Disponible en format numérique ici

Antoine Wauters sera notre invité le mardi 3 octobre prochain: une rencontre à ne pas manquer!

chateau des rentiers desartheL'avis d'Anouk:

Un gâteau aux noix. C'est la recette que réclame Agnès Desarthe à sa grand-mère qui n'a pas son pareil pour le réussir. Alors la grand-mère énumère: il faut des œufs, et puis de l'huile. Un peu de farine, un peu de sucre. Mais attention, les "un peu" ne sont pas toujours les mêmes, un gâteau c'est bien autre chose qu'une recette – il y entre de l'amour, de l'inattendu, de l'imaginé.

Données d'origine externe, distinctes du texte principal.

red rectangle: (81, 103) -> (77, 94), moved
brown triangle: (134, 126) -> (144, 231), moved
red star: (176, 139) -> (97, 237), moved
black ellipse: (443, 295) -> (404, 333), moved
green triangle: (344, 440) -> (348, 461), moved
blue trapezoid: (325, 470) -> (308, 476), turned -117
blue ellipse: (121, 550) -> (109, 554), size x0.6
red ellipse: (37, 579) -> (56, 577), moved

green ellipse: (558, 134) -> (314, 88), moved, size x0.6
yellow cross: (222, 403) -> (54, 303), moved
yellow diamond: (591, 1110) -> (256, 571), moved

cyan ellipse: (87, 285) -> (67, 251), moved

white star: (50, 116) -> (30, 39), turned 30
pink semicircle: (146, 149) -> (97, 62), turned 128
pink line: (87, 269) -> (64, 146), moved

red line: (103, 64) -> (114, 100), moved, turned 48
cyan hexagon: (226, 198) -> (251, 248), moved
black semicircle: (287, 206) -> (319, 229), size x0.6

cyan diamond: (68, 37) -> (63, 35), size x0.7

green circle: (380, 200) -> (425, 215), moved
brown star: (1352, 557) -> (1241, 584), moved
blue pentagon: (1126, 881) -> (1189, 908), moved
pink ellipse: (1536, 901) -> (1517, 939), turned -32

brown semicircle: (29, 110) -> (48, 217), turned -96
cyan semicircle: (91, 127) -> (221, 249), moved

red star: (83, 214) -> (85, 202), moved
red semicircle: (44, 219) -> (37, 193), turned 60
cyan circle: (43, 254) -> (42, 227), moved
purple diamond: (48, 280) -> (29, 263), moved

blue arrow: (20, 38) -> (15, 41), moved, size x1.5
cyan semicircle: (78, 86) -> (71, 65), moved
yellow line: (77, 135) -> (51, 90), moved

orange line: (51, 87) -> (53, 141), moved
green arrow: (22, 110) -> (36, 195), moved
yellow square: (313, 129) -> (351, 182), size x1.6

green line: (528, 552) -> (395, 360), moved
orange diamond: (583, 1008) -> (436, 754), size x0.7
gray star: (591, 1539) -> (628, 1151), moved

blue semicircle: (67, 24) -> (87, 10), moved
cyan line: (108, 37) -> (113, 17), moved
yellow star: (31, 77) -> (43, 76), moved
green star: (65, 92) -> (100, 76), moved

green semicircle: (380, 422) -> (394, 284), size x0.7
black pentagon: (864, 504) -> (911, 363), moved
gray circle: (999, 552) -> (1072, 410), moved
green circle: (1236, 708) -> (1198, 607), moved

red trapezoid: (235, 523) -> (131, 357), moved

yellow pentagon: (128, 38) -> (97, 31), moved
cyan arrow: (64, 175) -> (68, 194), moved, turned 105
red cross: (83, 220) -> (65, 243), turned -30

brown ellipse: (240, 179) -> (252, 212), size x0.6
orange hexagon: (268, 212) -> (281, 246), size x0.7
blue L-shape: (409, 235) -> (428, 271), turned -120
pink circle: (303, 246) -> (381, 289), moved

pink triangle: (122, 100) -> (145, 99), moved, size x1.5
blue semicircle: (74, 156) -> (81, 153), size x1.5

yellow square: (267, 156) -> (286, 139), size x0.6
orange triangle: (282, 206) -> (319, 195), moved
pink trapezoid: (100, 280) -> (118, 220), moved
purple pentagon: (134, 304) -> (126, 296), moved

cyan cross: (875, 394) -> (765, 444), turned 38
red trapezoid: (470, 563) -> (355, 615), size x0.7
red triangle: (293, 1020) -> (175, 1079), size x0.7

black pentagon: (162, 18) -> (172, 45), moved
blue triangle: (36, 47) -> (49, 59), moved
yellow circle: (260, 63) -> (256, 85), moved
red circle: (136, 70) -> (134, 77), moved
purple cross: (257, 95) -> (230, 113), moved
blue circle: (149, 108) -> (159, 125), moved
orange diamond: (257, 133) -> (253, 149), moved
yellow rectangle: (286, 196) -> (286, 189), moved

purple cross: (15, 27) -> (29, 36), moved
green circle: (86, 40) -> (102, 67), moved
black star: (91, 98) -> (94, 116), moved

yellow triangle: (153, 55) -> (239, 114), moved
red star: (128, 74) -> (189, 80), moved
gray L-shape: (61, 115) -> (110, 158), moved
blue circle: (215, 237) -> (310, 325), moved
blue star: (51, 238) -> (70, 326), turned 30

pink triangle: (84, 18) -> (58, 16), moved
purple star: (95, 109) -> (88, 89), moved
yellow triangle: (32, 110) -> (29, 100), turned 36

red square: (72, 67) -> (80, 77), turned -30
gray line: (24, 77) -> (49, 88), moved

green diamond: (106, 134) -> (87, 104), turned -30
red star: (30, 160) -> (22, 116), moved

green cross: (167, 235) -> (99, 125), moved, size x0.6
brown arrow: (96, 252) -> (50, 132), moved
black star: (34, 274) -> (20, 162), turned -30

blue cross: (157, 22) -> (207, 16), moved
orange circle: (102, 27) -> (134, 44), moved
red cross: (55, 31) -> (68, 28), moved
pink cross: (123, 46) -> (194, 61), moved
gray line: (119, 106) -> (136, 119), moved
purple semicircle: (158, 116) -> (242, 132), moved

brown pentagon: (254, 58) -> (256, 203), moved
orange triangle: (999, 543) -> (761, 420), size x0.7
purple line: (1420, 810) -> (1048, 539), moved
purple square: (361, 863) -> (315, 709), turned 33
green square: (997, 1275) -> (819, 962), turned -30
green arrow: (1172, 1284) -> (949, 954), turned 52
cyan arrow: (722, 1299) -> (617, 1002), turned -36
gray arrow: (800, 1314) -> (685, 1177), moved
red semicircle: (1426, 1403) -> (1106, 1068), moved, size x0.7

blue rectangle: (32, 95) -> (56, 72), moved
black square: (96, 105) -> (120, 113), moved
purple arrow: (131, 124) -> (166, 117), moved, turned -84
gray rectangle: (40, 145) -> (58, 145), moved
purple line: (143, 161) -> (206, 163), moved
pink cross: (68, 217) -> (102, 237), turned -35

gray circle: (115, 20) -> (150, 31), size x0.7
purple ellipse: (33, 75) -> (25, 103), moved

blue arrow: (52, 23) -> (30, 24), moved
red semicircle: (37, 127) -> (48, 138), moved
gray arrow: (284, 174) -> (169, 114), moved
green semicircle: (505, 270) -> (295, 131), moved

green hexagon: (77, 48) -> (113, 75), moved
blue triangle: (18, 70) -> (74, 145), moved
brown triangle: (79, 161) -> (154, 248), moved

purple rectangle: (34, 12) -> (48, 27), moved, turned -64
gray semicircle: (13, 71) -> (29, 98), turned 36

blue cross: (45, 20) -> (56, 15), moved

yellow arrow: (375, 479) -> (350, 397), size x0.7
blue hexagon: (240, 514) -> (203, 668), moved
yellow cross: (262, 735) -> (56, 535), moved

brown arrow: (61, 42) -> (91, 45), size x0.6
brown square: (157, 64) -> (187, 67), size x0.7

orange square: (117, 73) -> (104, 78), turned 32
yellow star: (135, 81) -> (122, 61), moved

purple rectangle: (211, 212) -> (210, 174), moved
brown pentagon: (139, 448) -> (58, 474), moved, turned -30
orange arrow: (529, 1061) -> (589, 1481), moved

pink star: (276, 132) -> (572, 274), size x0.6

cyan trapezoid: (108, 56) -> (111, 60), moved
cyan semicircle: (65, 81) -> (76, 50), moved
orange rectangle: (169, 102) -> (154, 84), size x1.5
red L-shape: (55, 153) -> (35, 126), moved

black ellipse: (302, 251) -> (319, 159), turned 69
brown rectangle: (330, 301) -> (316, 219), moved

Les livres d'Agnès Desarthe sont des gâteaux aux noix. On y trouve des ingrédients que l'on croit connaître. Ils s'ajustent à merveille, c'est là la virtuosité d'une autrice qui a tant lu, tant traduit, écrit tant de livres essentiels. Mais ce qui fait leur saveur exquise, leur goût sans pareil, leur profondeur et leur joie effervescente, cela nous échappe, à nous ses lecteurs. Le surcroît de vie et d'intelligence qu'Agnès Desarthe distille page après page ne vient d'aucune recette. Et c'est tant mieux.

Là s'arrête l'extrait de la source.